After the lithium ion battery is charged and discharged for a certain number of times, the active material is deactivated and scrapped due to structural change, and the service life of the lithium ion battery is generally 3-5 years. In recent years, with the rapid development of new energy automobile industry, the scrappage of power batteries is also getting larger and larger, and the scrappage of the power batteries for automobiles in China is expected to reach 32GWh (about 50 million tons) in 2020; by 2030, the scrappage of the power battery for the vehicle can reach 101GWh, about 116 ten thousand tons. The scrapped lithium ion battery contains various harmful substances, such as heavy metals, organic and inorganic toxic compounds and the like, and if the waste lithium ion battery is not treated in time, the environment is easily polluted; meanwhile, the lithium ion battery contains rare and precious metals such as cobalt, nickel, manganese, lithium and the like and fluorine-containing electrolyte, particularly metallic cobalt, which is an internationally recognized strategic substance, and valuable metals are timely recovered, so that the potential environmental problem can be solved, the regeneration of resources such as nickel, cobalt, manganese, lithium and the like can be realized, and the sustainable development of new energy industry is facilitated.
At present, the recovery and utilization of waste lithium ion batteries mainly aim at the recovery and utilization of valuable metals in positive active materials, and two processes of fire smelting and wet smelting in the recovery process are most typical, and the wet smelting process is mainly used. The wet process is that the lithium ion battery is first pre-treated through overdischarge, disassembly, crushing, sorting, roasting, etc. to obtain electrode powder, and then proper amount of inorganic acid or organic acid is used to dissolve the valuable metal, and finally the corresponding metal and metal compound are obtained through precipitation, extraction, ion exchange, etc. However, in the process of recycling and utilizing the lithium ion battery, the lithium hexafluorophosphate as the electrolyte is in contact with acid, alkali and water or can be decomposed and hydrolyzed under heating, so that fluorine-containing compounds are generated and remained in the electrode powder, the PVDF as the binder can also be decomposed in the pretreatment roasting process to generate fluorides and remain in the electrode powder, and the fluorine-containing compounds remained in the electrode powder can enter a leachate along with valuable metals in the acid leaching process, thereby having adverse effects on the subsequent separation process requiring low fluorine content.
Disclosure of Invention
The technical problem to be solved by the invention is to overcome the defects and shortcomings in the background art and provide a method for synchronously defluorinating valuable metals leached from waste lithium ion batteries.

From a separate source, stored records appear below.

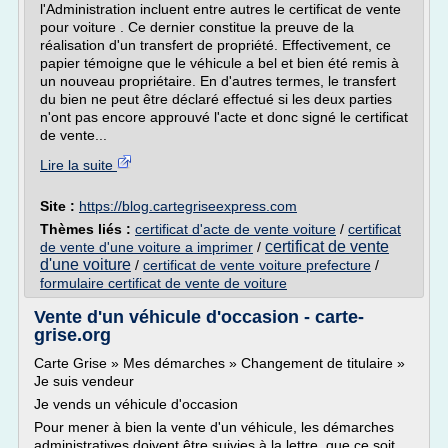
l'Administration incluent entre autres le certificat de vente
pour voiture . Ce dernier constitue la preuve de la
réalisation d'un transfert de propriété. Effectivement, ce
papier témoigne que le véhicule a bel et bien été remis à
un nouveau propriétaire. En d'autres termes, le transfert
du bien ne peut être déclaré effectué si les deux parties
n'ont pas encore approuvé l'acte et donc signé le certificat
de vente...
Lire la suite
Site :
https://blog.cartegriseexpress.com
Thèmes liés :
certificat d'acte de vente voiture
/
certificat
certificat de vente
de vente d'une voiture a imprimer
/
d'une voiture
/
certificat de vente voiture prefecture
/
formulaire certificat de vente de voiture
Vente d'un véhicule d'occasion - carte-
grise.org
Carte Grise » Mes démarches » Changement de titulaire »
Je suis vendeur
Je vends un véhicule d'occasion
Pour mener à bien la vente d'un véhicule, les démarches
administratives doivent être suivies à la lettre, que ce soit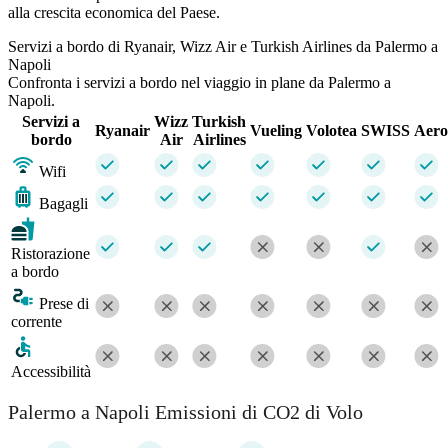
alla crescita economica del Paese.
Servizi a bordo di Ryanair, Wizz Air e Turkish Airlines da Palermo a
Napoli
Confronta i servizi a bordo nel viaggio in plane da Palermo a
Napoli.
Servizi a
Wizz
Turkish
Ryanair
Vueling
Volotea
SWISS
Aeroi
bordo
Air
Airlines
Wifi
Bagagli
Ristorazione
a bordo
Prese di
corrente
Accessibilità
Palermo a Napoli Emissioni di CO2 di Volo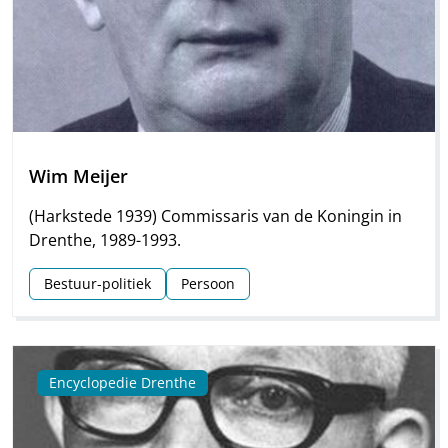
Wim Meijer
(Harkstede 1939) Commissaris van de Koningin in
Drenthe, 1989-1993.
Bestuur-politiek
Persoon
Encyclopedie Drenthe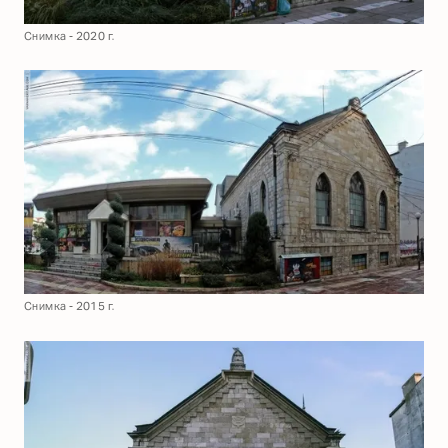
Снимка - 2020 г.
Снимка - 2015 г.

In order to solve the technical problems, the technical scheme provided by the invention is as follows:
a method for synchronously defluorinating valuable metals leached from waste lithium ion batteries comprises the following steps: pretreating a waste lithium ion battery to obtain electrode powder (comprising anode powder and cathode powder), uniformly mixing the electrode powder with water and concentrated sulfuric acid, curing, controlling the temperature of the curing at 50-200 ℃ for 1.0-24.0 h, removing anhydrous hydrogen fluoride generated by reaction of concentrated sulfuric acid and fluoride in the curing process through volatilization, dissolving part of metals and oxides thereof to form sulfate, adding a leaching agent into the cured material after curing, leaching, and filtering to obtain valuable metal leachate with low fluorine content. The parameters of the curing treatment need to be controlled within the scope of the invention, if the parameters exceed the scope of the invention, the energy consumption is increased, the water can be volatilized too fast, and the concentrated sulfuric acid can not fully react with the electrode powder; if the amount is less than the range of the present invention, the number of active molecules in the aging reaction decreases, and the reaction proceeds slowly or incompletely.

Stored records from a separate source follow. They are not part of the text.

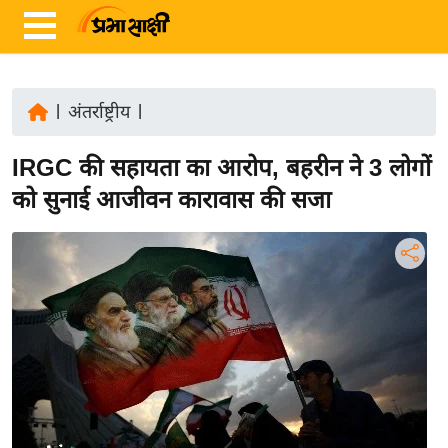
|
अंतर्राष्ट्रीय
|
ता
IRGC की सहायता का आरोप, बहरीन ने 3 लोगों
ज़ा
ख
को सुनाई आजीवन कारावास की सजा
ब
र
रा
ष्ट्री
य
अं
त
र्रा
ष्ट्री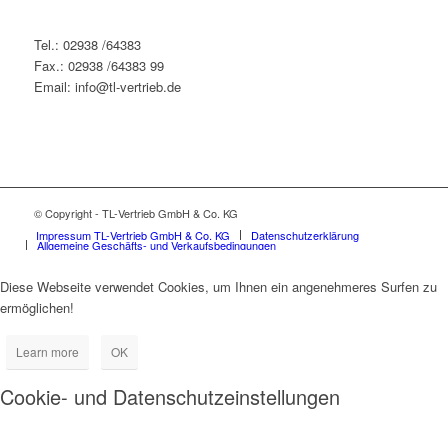
Tel.: 02938 /64383
Fax.: 02938 /64383 99
Email: info@tl-vertrieb.de
© Copyright - TL-Vertrieb GmbH & Co. KG
Impressum TL-Vertrieb GmbH & Co. KG
Datenschutzerklärung
Allgemeine Geschäfts- und Verkaufsbedingungen
Diese Webseite verwendet Cookies, um Ihnen ein angenehmeres Surfen zu
ermöglichen!
Learn more
OK
Cookie- und Datenschutzeinstellungen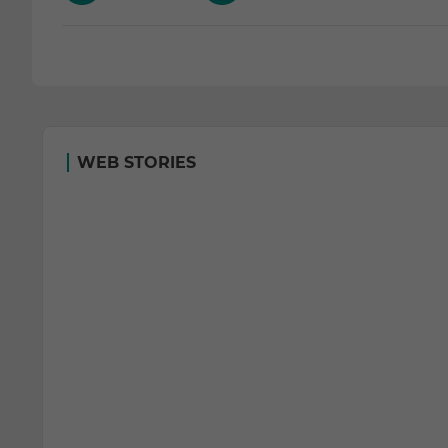
WEB STORIES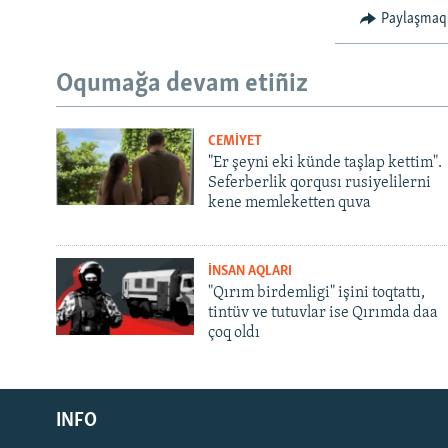
Paylaşmaq
Oqumağa devam etiñiz
CEMİYET
"Er şeyni eki künde taşlap kettim".
Seferberlik qorqusı rusiyelilerni
kene memleketten quva
İNSAN AQLARI
"Qırım birdemligi" işini toqtattı,
tintüv ve tutuvlar ise Qırımda daa
çoq oldı
Русский
INFO
Українською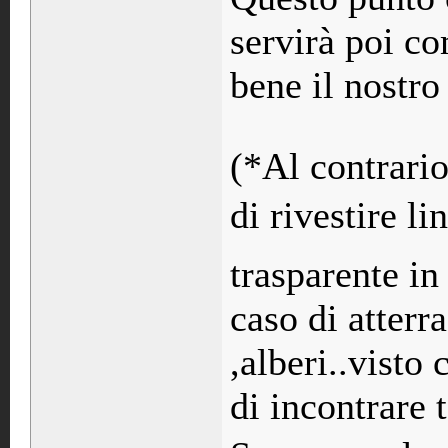
servirà poi co
bene il nostro
(*Al contrario
di rivestire l
trasparente in
caso di atterr
,alberi..visto
di incontrare 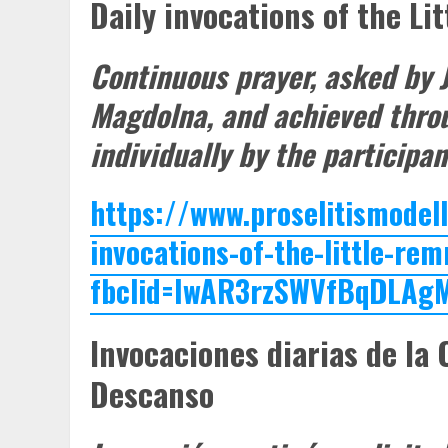
Daily invocations of the L
Continuous prayer, asked by J
Magdolna, and achieved throu
individually by the participan
https://www.proselitismodell
invocations-of-the-little-re
fbclid=IwAR3rzSWVfBqDLAg
Invocaciones diarias de la
Descanso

In the above method, preferably, the mass ratio of the concentrated sulfuric acid to the electrode powder is (0.1-0.5): 1, the mass concentration of the concentrated sulfuric acid is more than 60%. The adding amount of the concentrated sulfuric acid needs to be controlled within the range of the invention, the mixture becomes sticky due to excessive adding amount, the reaction is not facilitated, and the curing reaction can not be completely carried out due to too little adding amount.
In the above method, preferably, the mass ratio of the water to the electrode powder is (0.1 to 0.3): 1. the surface of solid particles of the electrode powder can be soaked by adding water, so that the sulfuric acid and the electrode powder can be fully mixed and serve as a medium for ions between concentrated sulfuric acid and the solid particles to enter and exit; the addition amount of water is too small, so that electrode powder cannot be fully wetted, the concentrated sulfuric acid and the electrode powder are not uniformly mixed, and the addition amount of water is too large, so that the concentration of sulfuric acid is reduced, and the defluorination efficiency is reduced.
In the method, preferably, the leaching temperature is 50-100 ℃ and the leaching time is 1.0-5.0 h. Leaching parameters need to be controlled within the scope of the invention, and if the leaching parameters exceed the scope of the invention, not only energy consumption is increased, but also the decomposition speed or the oxidation speed of the reducing agent is increased due to the temperature rise, so that metal can not be leached completely, or the dosage of the reducing agent is increased; if the temperature is lower than the range of the invention, the activation temperature required for the acid dissolution and reduction of the nickel-cobalt-manganese metal oxide can not be reached, and the reaction can not be completely carried out.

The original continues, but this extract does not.